Congrats Jack!!
Today's TU has a follow-up by Alysia Santo on what has been going on in East Greenbush government and the recently released OSC audit. Read it here:http://www.timesunion.com/local/article/Town-facing-fiscal-crisis-4055391.php#ixzz2CrTeK5v0
Also, here's Jack Conway's letter of resignation from the Ethics Board which was referenced in the TU article:
October
26, 2012
Members
of the Town Board of the Town of East Greenbush:
This
letter is my resignation from the Town of East Greenbush’s Board of
Ethics. I appreciate the opportunity to
have served on this board but I can no longer continue in this capacity. It has been more than two years since I was
appointed and more than sixteen months since the Board of Ethics recommended a
new Code of Ethics but there is still no new Code in place and the Town Board
now seems uninterested in pushing the matter to a reasonable conclusion. I realize there is pressing town business but
there has been ample time to address the question of ethics which is clearly
not a priority for this board.
The Board of Ethics was empowered
and I was appointed in October 2010. By
January 2011 we had a full board that immediately set to the task of producing
a new Code of Ethics. The local law that established the original Code was
passed in 1974 but a Board of Ethics was not constituted until 2010. Meeting twice monthly in order to expedite
what we considered to be an urgent matter, the Board of Ethics submitted a
draft of a new Code to the Town Board in June 2011. This draft was the result of careful study of
other Codes and a series of rigorous deliberations by the five members of the
Board of Ethics in public meetings that included valuable and substantive input
from members of the public. We felt, and
I still feel, that the draft produced by the Board of Ethics offered a guide
for ethical conduct of which residents of the town could be proud. Critical aspects of this draft were rejected
by the Town Board.
The primary purpose of a Code of
Ethics is to ensure the public that
every decision made by its municipal officials is made in the public interest
and not for the benefit of an individual, family, private business, political
party or other faction. Above all else,
it is supposed to eliminate both the appearance and reality of conflicts of
interest. The requirement for annual
financial disclosure, strongly recommended by the Board of Ethics, was
eliminated by the majority on the Town Board, an act that seriously undermined
the Code’s ability to protect the public interest and monitor potential
conflicts of interest. More
distressingly, the elimination of financial disclosure was done for the
convenience of sitting members of the Town Board who chose to place their own
interest above that of town residents.
The Town Board also objected to provisions that would govern the ability
of employees to appear before the town after they leave municipal service, and
certain provisions in the Nepotism section that affected the hiring of
relatives of members of the Town Board.
Taken together, these changes transformed a draft Code that would
protect the public interest into a guide for the kind of insider politics that
a Code of Ethics is expected to prohibit.

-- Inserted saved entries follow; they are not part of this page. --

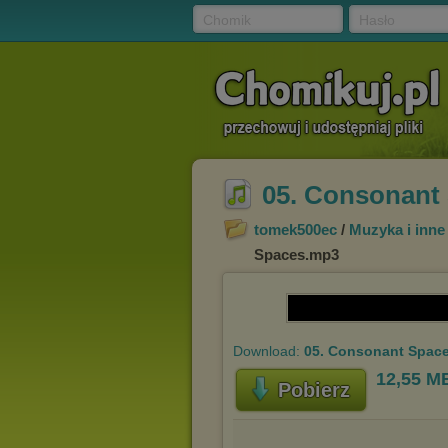
Chomik
Hasło
05. Consonant
tomek500ec
/
Muzyka i inn
Spaces.mp3
Download:
05. Consonant Spac
12,55 M
Pobierz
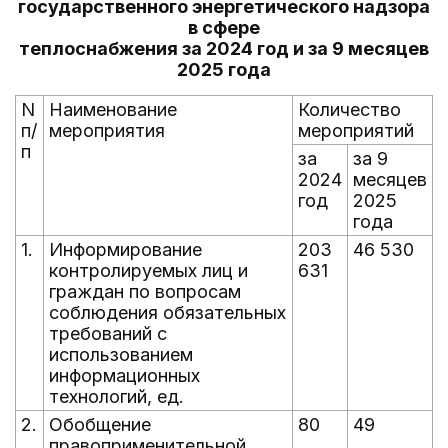
государственного энергетического надзора
в сфере
теплоснабжения за 2024 год и за 9 месяцев
2025 года
N
Наименование
Количество
п/
мероприятия
мероприятий
п
за
за 9
2024
месяцев
год
2025
года
1.
Информирование
203
46 530
контролируемых лиц и
631
граждан по вопросам
соблюдения обязательных
требований с
использованием
информационных
технологий, ед.
2.
Обобщение
80
49
правоприменительной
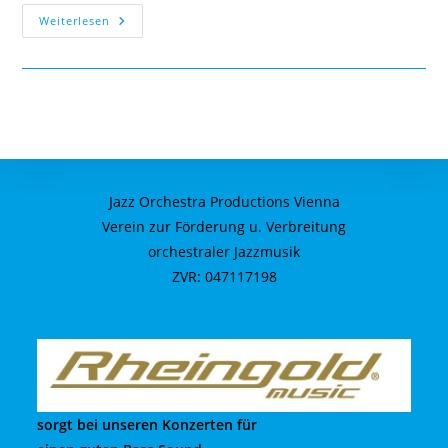
Hello
Weiterlesen
World!
Jazz Orchestra Productions Vienna
Verein zur Förderung u. Verbreitung
orchestraler Jazzmusik
ZVR: 047117198
sorgt bei unseren Konzerten für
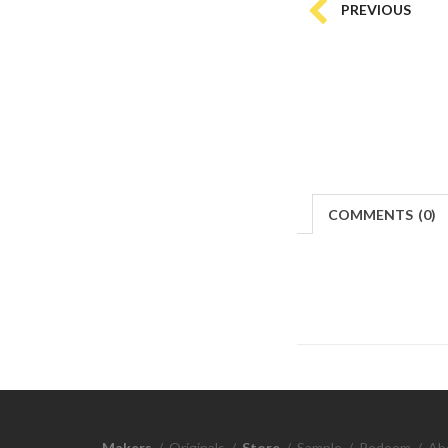
PREVIOUS
COMMENTS
(
0)
Makers
/
Originals
/
Store
/
Sample
/
Redeem
/
Ab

In good conscience I cannot endorse or condone this approach.
There
is a fundamental conflict of interest in having the Town Board write the Code
of Ethics that is supposed to regulate the conduct of its own members. The Association of Towns has published a
series of suggestions for increasing the independence of municipal boards of
ethics and I would encourage the town to adopt these. They include passing a local law removing the
requirement that one member of the Board of Ethics must be a municipal
official, the establishment of a three-person independent panel that would
select the members of the Board of Ethics, and the acceptance by the Town Board
of the Code proposed by the Board of Ethics pending the opinion of the Town
Attorney that all of its provision are legal and do not contradict provisions
of State or local law. Such an approach
would assure the public that its interests are protected and will not be
subverted for partisan political advantage.
I would like to thank Ginny O’Brien
for appointing me to this board. It was
an honor and a privilege to serve with Jim Breig, Justine Spada, Joseph Slater
and Dave Youmans. Each of them has done
a rigorous, professional job and continues to serve with distinction. When you decide on my replacement, I will
work with that person in any way that might help get them up to speed. Every town needs a strong commitment to
ensure the ethical conduct of elected and appointed municipal officials and I
will continue to advocate for such a commitment here in East Greenbush.
Sincerely,
John
J. Conway, Ph.D
Good way for the Gadfly to get back at it! Comments folks??